Controlled Placement Agreement and Appendix 3B
The CPA provides Sayona with up to $3 million of standby equity capital over the period to 31 January 2022. Importantly, Sayona retains full control of all aspects of the placement process, having sole discretion as to whether or not to utilise the CPA, the quantum of issued shares, the minimum issue price of shares and the timing of each placement tranche (if any).
There are no requirements on Sayona to utilise the CPA and it may terminate the CPA at any time, without cost or penalty. Acuity Capital and the CPA do not place any restrictions at any time on Sayona raising capital through other methods. If Sayona does decide to utilise the CPA, it is able to set a floor price (at its sole discretion) and the final issue price will be calculated as the greater of that floor price set by Sayona and a 10% discount to a Volume Weighted Average Price (VWAP) over a period of Sayona's choosing (again at its sole discretion).

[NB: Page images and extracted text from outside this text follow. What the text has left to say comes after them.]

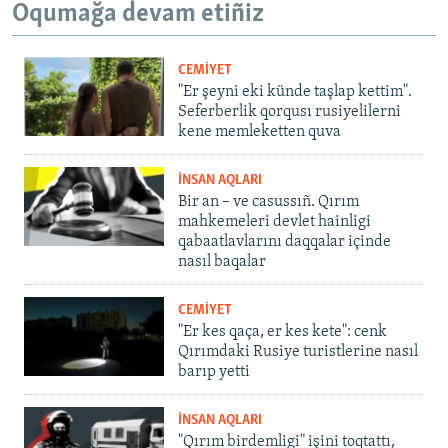
Oqumağa devam etiñiz
CEMİYET
"Er şeyni eki künde taşlap kettim".
Seferberlik qorqusı rusiyelilerni
kene memleketten quva
İNSAN AQLARI
Bir an – ve casussıñ. Qırım
mahkemeleri devlet hainligi
qabaatlavlarını daqqalar içinde
nasıl baqalar
CEMİYET
"Er kes qaça, er kes kete": cenk
Qırımdaki Rusiye turistlerine nasıl
barıp yetti
İNSAN AQLARI
"Qırım birdemligi" işini toqtattı,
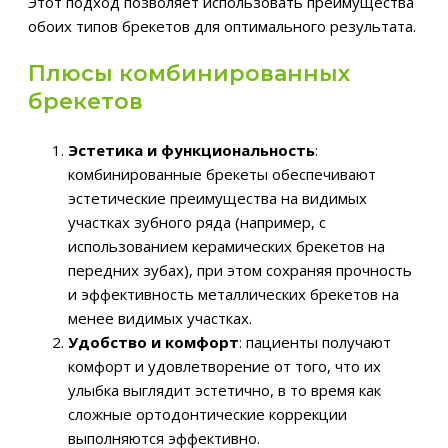
Этот подход позволяет использовать преимущества
обоих типов брекетов для оптимального результата.
Плюсы комбинированных
брекетов
Эстетика и функциональность
:
комбинированные брекеты обеспечивают
эстетические преимущества на видимых
участках зубного ряда (например, с
использованием керамических брекетов на
передних зубах), при этом сохраняя прочность
и эффективность металлических брекетов на
менее видимых участках.
Удобство и комфорт
: пациенты получают
комфорт и удовлетворение от того, что их
улыбка выглядит эстетично, в то время как
сложные ортодонтические коррекции
выполняются эффективно.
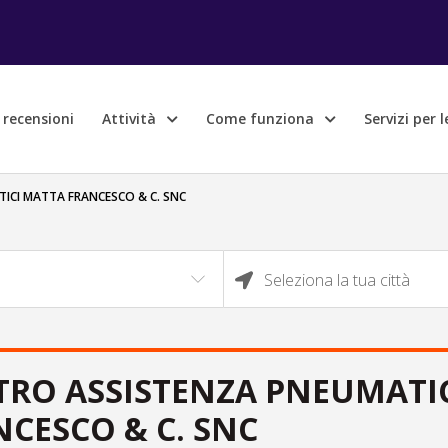
e recensioni
Attività
Come funziona
Servizi per 
ICI MATTA FRANCESCO & C. SNC
Seleziona la tua città
TRO ASSISTENZA PNEUMATI
CESCO & C. SNC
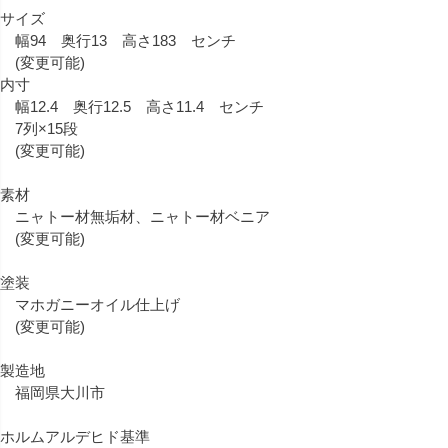
サイズ
幅94 奥行13 高さ183 センチ
(変更可能)
内寸
幅12.4 奥行12.5 高さ11.4 センチ
7列×15段
(変更可能)
素材
ニャトー材無垢材、ニャトー材ベニア
(変更可能)
塗装
マホガニーオイル仕上げ
(変更可能)
製造地
福岡県大川市
ホルムアルデヒド基準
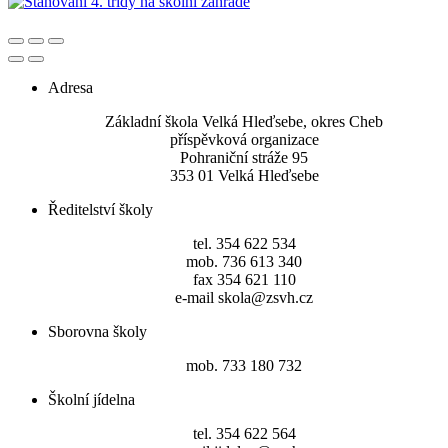
Adresa
Základní škola Velká Hleďsebe, okres Cheb
příspěvková organizace
Pohraniční stráže 95
353 01 Velká Hleďsebe
Ředitelství školy
tel. 354 622 534
mob. 736 613 340
fax 354 621 110
e-mail skola@zsvh.cz
Sborovna školy
mob. 733 180 732
Školní jídelna
tel. 354 622 564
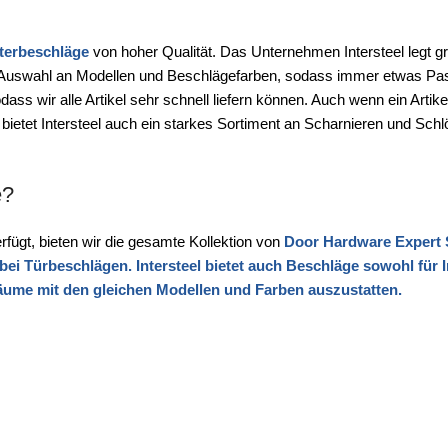
terbeschläge
von hoher Qualität. Das Unternehmen Intersteel legt g
ße Auswahl an Modellen und Beschlägefarben, sodass immer etwas Pas
s wir alle Artikel sehr schnell liefern können. Auch wenn ein Artikel n
 bietet Intersteel auch ein starkes Sortiment an Scharnieren und Sch
e?
fügt, bieten wir die gesamte Kollektion von
Door Hardware Expert 
bei Türbeschlägen. Intersteel bietet auch Beschläge sowohl für 
äume mit den gleichen Modellen und Farben auszustatten.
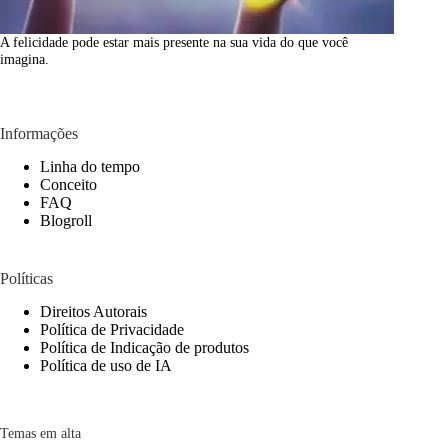
A felicidade pode estar mais presente na sua vida do que você
imagina.
Informações
Linha do tempo
Conceito
FAQ
Blogroll
Políticas
Direitos Autorais
Política de Privacidade
Política de Indicação de produtos
Política de uso de IA
Temas em alta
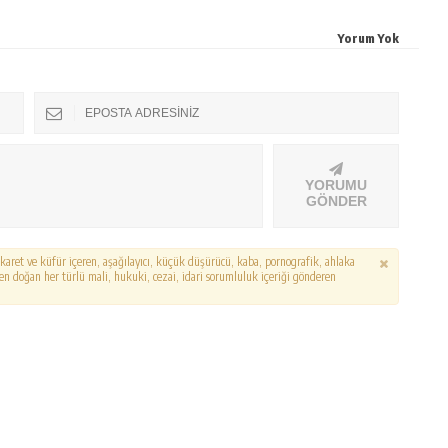
Yorum Yok
YORUMU
GÖNDER
hakaret ve küfür içeren, aşağılayıcı, küçük düşürücü, kaba, pornografik, ahlaka
erden doğan her türlü mali, hukuki, cezai, idari sorumluluk içeriği gönderen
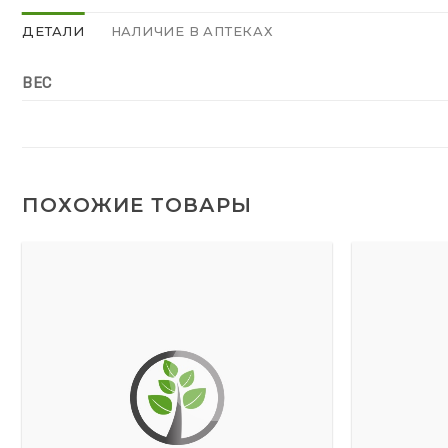
ДЕТАЛИ
НАЛИЧИЕ В АПТЕКАХ
ВЕС
ПОХОЖИЕ ТОВАРЫ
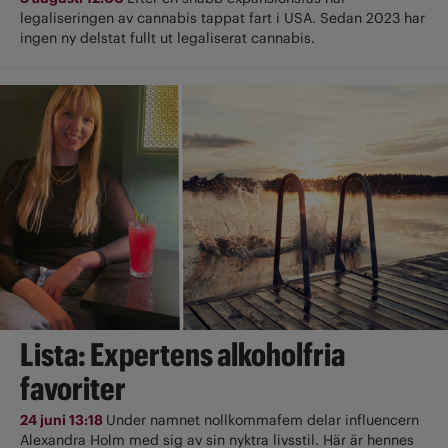
legaliseringen av cannabis tappat fart i USA. Sedan 2023 har
ingen ny delstat fullt ut ­legaliserat cannabis.
Lista: Expertens alkoholfria
favoriter
24 juni 13:18
Under namnet nollkommafem delar influencern
Alexandra Holm med sig av sin nyktra livsstil. Här är hennes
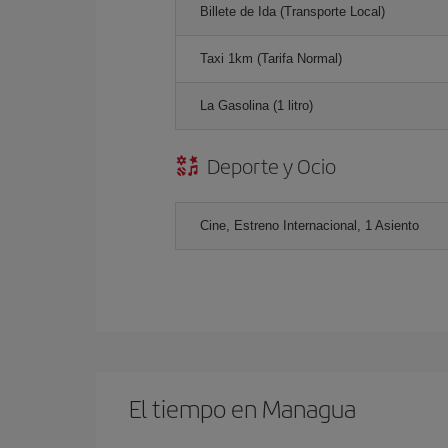
Billete de Ida (Transporte Local)
Taxi 1km (Tarifa Normal)
La Gasolina (1 litro)
Deporte y Ocio
Cine, Estreno Internacional, 1 Asiento
El tiempo en Managua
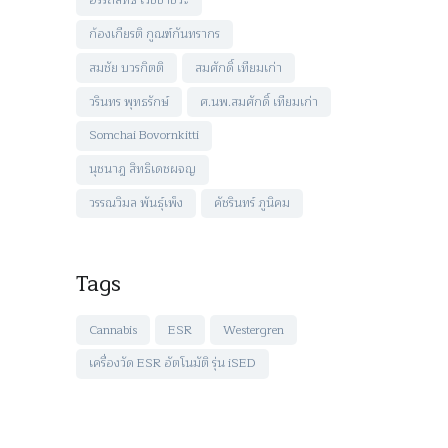
อรรถสิทธิ์ เวชชาชีวะ
ก้องเกียรติ กูณฑ์กันทรากร
สมชัย บวรกิตติ
สมศักดิ์ เทียมเก่า
วรินทร พุทธรักษ์
ศ.นพ.สมศักดิ์ เทียมเก่า
Somchai Bovornkitti
นุชนาฎ สิทธิเดชผจญ
วรรณวิมล พันธุ์เพ็ง
คัชรินทร์ ภูนิคม
Tags
Cannabis
ESR
Westergren
เครื่องวัด ESR อัตโนมัติ รุ่น iSED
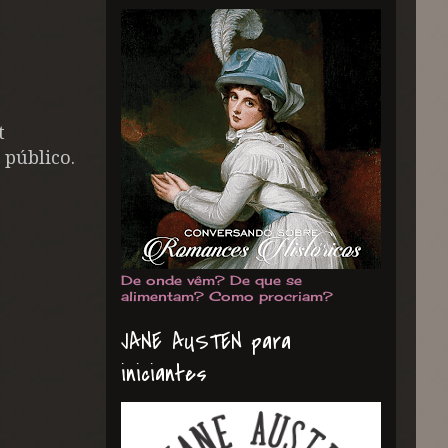
t
 público.
De onde vêm? De que se
alimentam? Como procriam?
JANE AUSTEN para
iniciantes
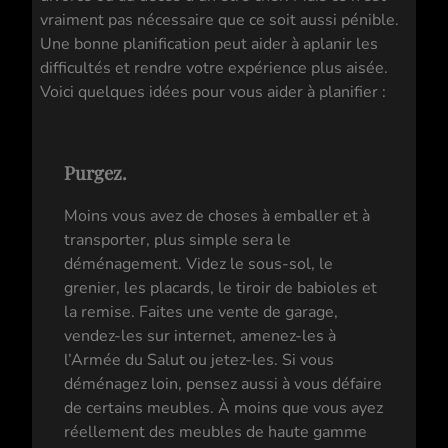
vraiment pas nécessaire que ce soit aussi pénible.
Une bonne planification peut aider à aplanir les
difficultés et rendre votre expérience plus aisée.
Voici quelques idées pour vous aider à planifier :
Purgez.
Moins vous avez de choses à emballer et à
transporter, plus simple sera le
déménagement. Videz le sous-sol, le
grenier, les placards, le tiroir de babioles et
la remise. Faites une vente de garage,
vendez-les sur internet, amenez-les à
l’Armée du Salut ou jetez-les. Si vous
déménagez loin, pensez aussi à vous défaire
de certains meubles. À moins que vous ayez
réellement des meubles de haute gamme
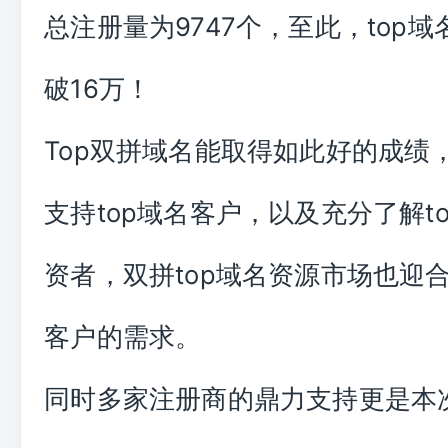
总注册量为9747个，至此，top
破16万！
Top双拼域名能取得如此好的成绩
支持top域名客户，以及充分了解t
资者，双拼top域名资源市场也迎合
客户的需求。
同时多家注册商的鼎力支持更是本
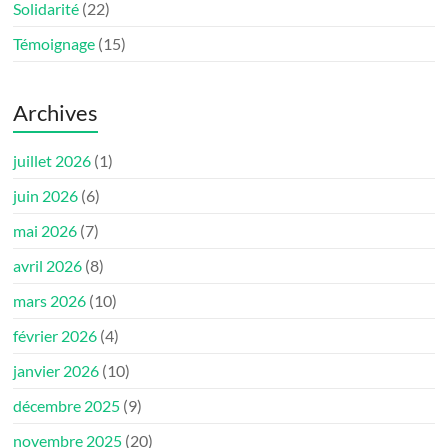
Solidarité
(22)
Témoignage
(15)
Archives
juillet 2026
(1)
juin 2026
(6)
mai 2026
(7)
avril 2026
(8)
mars 2026
(10)
février 2026
(4)
janvier 2026
(10)
décembre 2025
(9)
novembre 2025
(20)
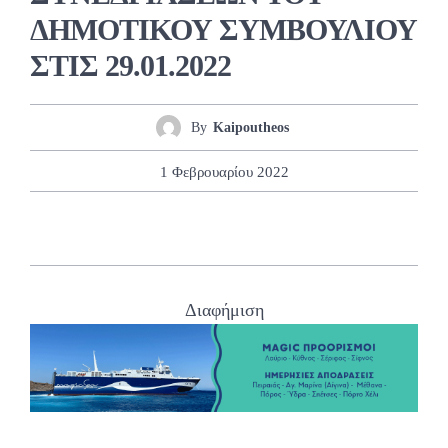
ΔΗΜΟΤΙΚΟΥ ΣΥΜΒΟΥΛΙΟΥ
ΣΤΙΣ 29.01.2022
By
Kaipoutheos
1 Φεβρουαρίου 2022
Διαφήμιση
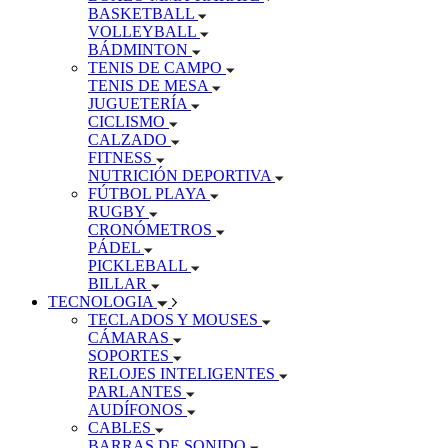
BASKETBALL
VOLLEYBALL
BÁDMINTON
TENIS DE CAMPO
TENIS DE MESA
JUGUETERÍA
CICLISMO
CALZADO
FITNESS
NUTRICIÓN DEPORTIVA
FÚTBOL PLAYA
RUGBY
CRONÓMETROS
PÁDEL
PICKLEBALL
BILLAR
TECNOLOGIA
TECLADOS Y MOUSES
CÁMARAS
SOPORTES
RELOJES INTELIGENTES
PARLANTES
AUDÍFONOS
CABLES
BARRAS DE SONIDO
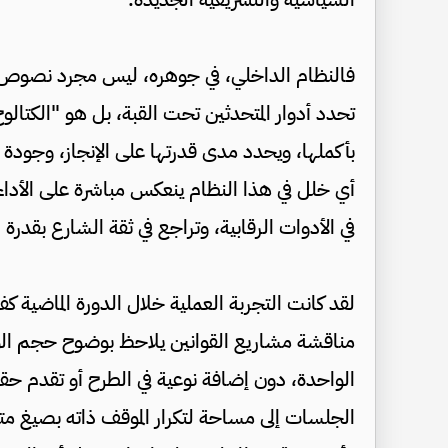
فالنظام الداخلي، في جوهره، ليس مجرد نصوص إج
تحدد أدوار المتحدثين تحت القبة، بل هو "الكتال
بأكملها، ويحدد مدى قدرتها على الإنجاز، وجودة 
أي خلل في هذا النظام ينعكس مباشرة على الأداء ا
في الأدوات الرقابية، وتراجع في ثقة الشارع بقدر
لقد كانت التجربة العملية خلال الدورة الماضية كف
مناقشة مشاريع القوانين يلاحظ بوضوح حجم الوق
الواحدة، دون إضافة نوعية في الطرح أو تقدم حقي
الجلسات إلى مساحة لتكرار الموقف ذاته بصيغ مت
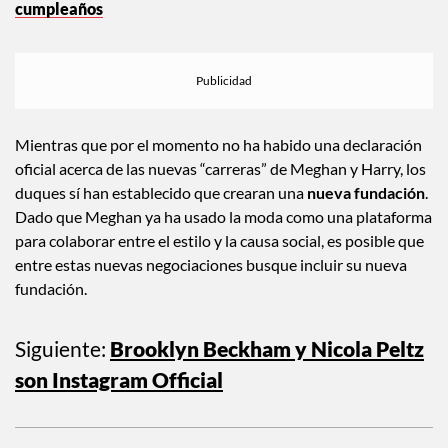
Kate Middleton aparece en una nueva foto de
cumpleaños
Mientras que por el momento no ha habido una declaración
oficial acerca de las nuevas “carreras” de Meghan y Harry, los
duques sí han establecido que crearan una
nueva fundación
.
Dado que Meghan ya ha usado la moda como una plataforma
para colaborar entre el estilo y la causa social, es posible que
entre estas nuevas negociaciones busque incluir su nueva
fundación.
Siguiente:
Brooklyn Beckham y Nicola Peltz
son Instagram Official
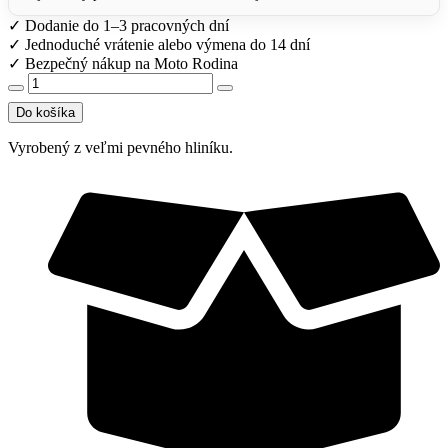
✓
Dodanie do 1–3 pracovných dní
✓
Jednoduché vrátenie alebo výmena do 14 dní
✓
Bezpečný nákup na Moto Rodina
množstvo
Chladič
Do košíka
ľavý
KTM
Vyrobený z veľmi pevného hliníku.
125-
300
EXC
1998-
2007,
125-
250
SX
1998-
2006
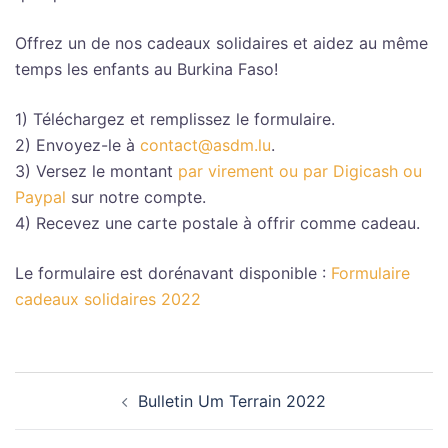
Offrez un de nos cadeaux solidaires et aidez au même
temps les enfants au Burkina Faso!
1) Téléchargez et remplissez le formulaire.
2) Envoyez-le à
contact@asdm.lu
.
3) Versez le montant
par virement ou par Digicash ou
Paypal
sur notre compte.
4) Recevez une carte postale à offrir comme cadeau.
Le formulaire est dorénavant disponible :
Formulaire
cadeaux solidaires 2022
Navigation
Bulletin Um Terrain 2022
d’article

As collateral for the CPA, Sayona has agreed to place 95m shares from its LR7.1 capacity, at nil consideration to Acuity Capital (Collateral Shares) but may, at any time, cancel the CPA and buy back the Collateral Shares for no consideration (subject to shareholder approval).
About Sayona Mining Ltd
Sayona Mining Limited (ASX:SYA) (OTCMKTS:DMNXF) is an Australian, ASX-listed (SYA) company focused on sourcing and developing the raw materials required to construct lithium-ion batteries for use in the rapidly growing new and green technology sectors. The Company has lithium projects in Quebec, Canada and in Western Australia.